■ **Exercise**
Output exactly the lines below, starting with the line that has "く、斑点模様や体格の差が出る前なので判別はほ" and going on through the line that has "斑点模様の個体差に惑わされる", both included, and no other lines.

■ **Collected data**

▬▬▬▬▬▬▬▬▬▬

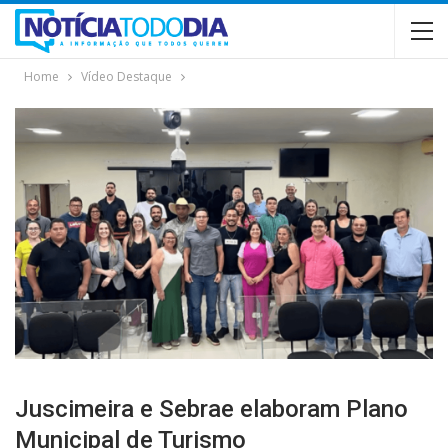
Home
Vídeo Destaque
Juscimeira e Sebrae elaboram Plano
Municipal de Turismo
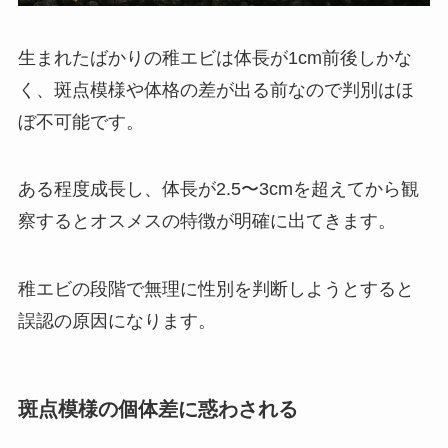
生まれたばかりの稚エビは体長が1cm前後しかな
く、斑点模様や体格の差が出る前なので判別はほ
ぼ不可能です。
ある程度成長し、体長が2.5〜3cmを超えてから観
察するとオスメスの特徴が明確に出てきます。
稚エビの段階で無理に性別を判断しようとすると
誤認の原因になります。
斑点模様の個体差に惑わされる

▬▬▬▬▬▬▬▬▬▬

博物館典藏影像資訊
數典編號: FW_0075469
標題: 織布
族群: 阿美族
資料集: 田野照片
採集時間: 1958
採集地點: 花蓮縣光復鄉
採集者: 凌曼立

▬▬▬▬▬▬▬▬▬▬

■ **Finished task**
く、斑点模様や体格の差が出る前なので判別はほ
ぼ不可能です。
ある程度成長し、体長が2.5〜3cmを超えてから観
察するとオスメスの特徴が明確に出てきます。
稚エビの段階で無理に性別を判断しようとすると
誤認の原因になります。
斑点模様の個体差に惑わされる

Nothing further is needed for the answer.